Gaming fees make up more than 5% of public education funding. In fiscal year 2019, tribes paid more than $130 million into public education.
The first tribal fee payment since the governor declared most gambling illegal on Jan. 1 is due next month.
If Gov. Kevin Stitt turns away those funds that he said would have been obtained illegally, that could set up a multi-million-dollar education budget hole.
“The Oklahoma Education Association doesn’t have a position on the fight between the governor and the tribes,” OEA President Alicia Priest said. “However, both sides affect public education funding and our students are counting on them to come to an agreement.”
At a press conference on Thursday, Stitt would not say if he will accept the payment next month, a move some say would show he’s losing the battle.
“I’m not going to get into what I’m going to strategy-wise on the specific fees, but I will protect teachers. I will protect students,” he said.
"The tribes will continue to make their exclusivity fee payments under the compact. There's no question or confusion on our part," Oklahoma Indian Gaming Association chairman Matt Morgan said.
In a statement to News 9, Stitt said in part, “We are working on a plan to protect public education while this is addressed in court. I will not allow teachers’ and students’ resources to be unnecessarily disrupted by the tribes’ lawsuit.”

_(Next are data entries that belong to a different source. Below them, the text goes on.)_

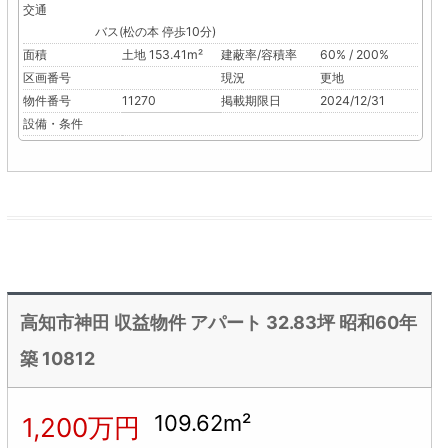
交通
バス(松の本 停歩10分)
面積
土地 153.41m²
建蔽率/容積率
60% / 200%
区画番号
現況
更地
物件番号
11270
掲載期限日
2024/12/31
設備・条件
高知市神田 収益物件 アパート 32.83坪 昭和60年
築 10812
109.62m²
1,200万円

The governor responded to a federal lawsuit by the state's most powerful tribes Wednesday and put the blame on the tribes for refusing to engage in negotiations.
The tribes said negotiations aren't necessary because the agreement automatically renews.
“What we would hope from this is that the adults in the room could come to an agreement and could think of not only the short-term but the long-term wins for all of Oklahomans,” Priest said.